We find that failure to incorporate monotonicity and curvature into the estimation will result in mismeasured magnitudes of cost efficiency and also misleading bank rankings in terms of cost efficiency. Regarding cost efficiencies from our theoretical regularity constrained models, we find that the largest two subgroups are less efficient than the other subgroups. We also find that all 12 asset size classes show a decline in cost efficiency from 1998 to 2004, and then see a slight improvement in 2005. This decline in cost efficiency can be the result of adjustments to fast technical progress or unmeasured improvements in service quality and variety. For the very large banks, the decline in cost efficiency can be a result of their engagement in geographical diversification and product diversification after deregulation. Further, we find that the largest four bank subgroups (with assets greater than $ 400 million) experienced significant productivity gains (NTFPG > 1%) and the smallest eight subgroups (with assets less than $ 400 million) experienced insignificant productivity gains (NTFPG < 1%) or productivity losses.
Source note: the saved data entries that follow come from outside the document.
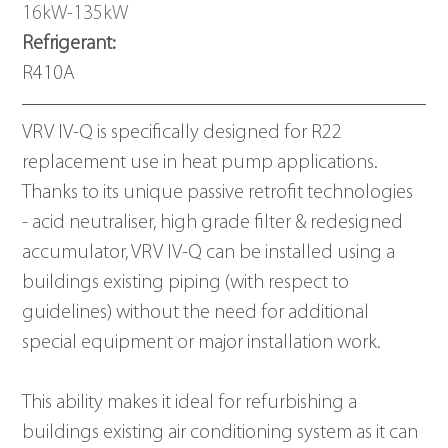
16kW-135kW
Refrigerant: 
R410A
VRV IV-Q is specifically designed for R22 
replacement use in heat pump applications.  
Thanks to its unique passive retrofit technologies 
- acid neutraliser, high grade filter & redesigned 
accumulator, VRV IV-Q can be installed using a 
buildings existing piping (with respect to 
guidelines) without the need for additional 
special equipment or major installation work.
This ability makes it ideal for refurbishing a 
buildings existing air conditioning system as it can 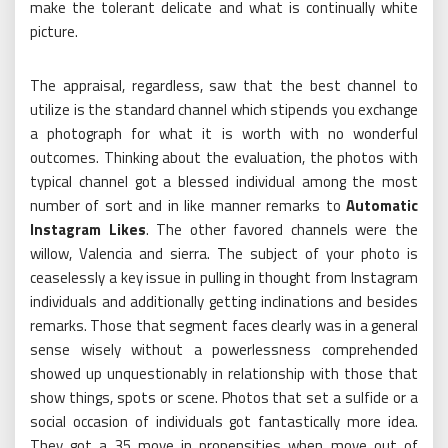
make the tolerant delicate and what is continually white
picture.
The appraisal, regardless, saw that the best channel to
utilize is the standard channel which stipends you exchange
a photograph for what it is worth with no wonderful
outcomes. Thinking about the evaluation, the photos with
typical channel got a blessed individual among the most
number of sort and in like manner remarks to
Automatic
Instagram Likes
. The other favored channels were the
willow, Valencia and sierra. The subject of your photo is
ceaselessly a key issue in pulling in thought from Instagram
individuals and additionally getting inclinations and besides
remarks. Those that segment faces clearly was in a general
sense wisely without a powerlessness comprehended
showed up unquestionably in relationship with those that
show things, spots or scene. Photos that set a sulfide or a
social occasion of individuals got fantastically more idea.
They got a 35 move in propensities when move out of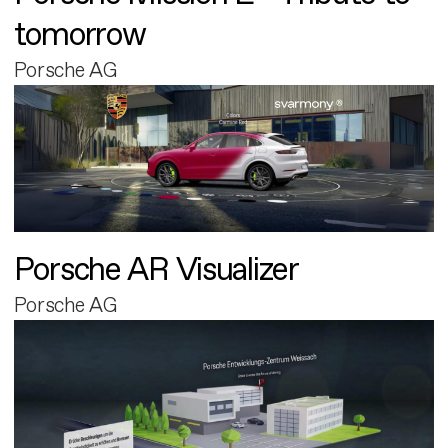
tomorrow
Porsche AG
Porsche AR Visualizer
Porsche AG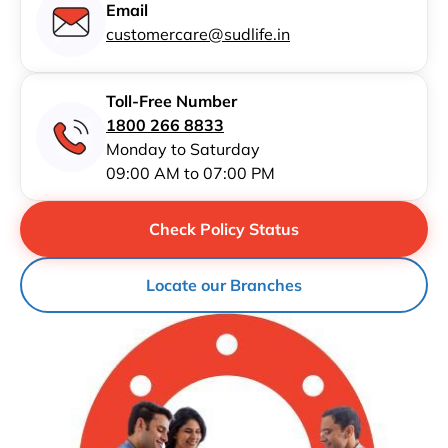
Email
customercare@sudlife.in
Toll-Free Number
1800 266 8833
Monday to Saturday
09:00 AM to 07:00 PM
Check Policy Status
Locate our Branches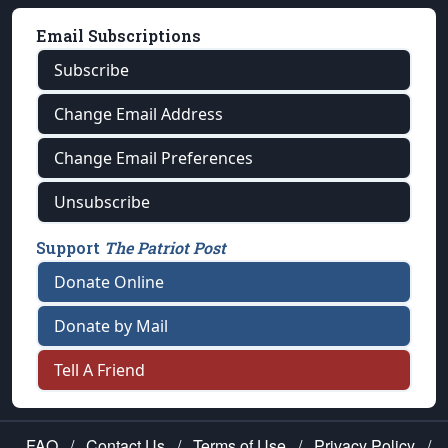
Email Subscriptions
Subscribe
Change Email Address
Change Email Preferences
Unsubscribe
Support
The Patriot Post
Donate Online
Donate by Mail
Tell A Friend
FAQ
/
Contact Us
/
Terms of Use
/
Privacy Policy
/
In estimating bank efficiency and productivity in the United States, we have also highlighted the challenge inherent with achieving economic regularity and the need for economic theory to inform econometric research. Incorporating restrictions from economic theory seems to be gaining popularity as there are also numerous recent papers that estimate stochastic dynamic general equilibrium models using economic restrictions (see Aliprantis et al., 2007). With the focus on economic theory, however, we have ignored econometric regularity. In particular, we have ignored unit root and cointegration issues, because the combination of nonstationary data and nonlinear estimation in large models like the ones in this paper is an extremely difficult problem. Dealing with these difficult issues is an area for potentially productive future research.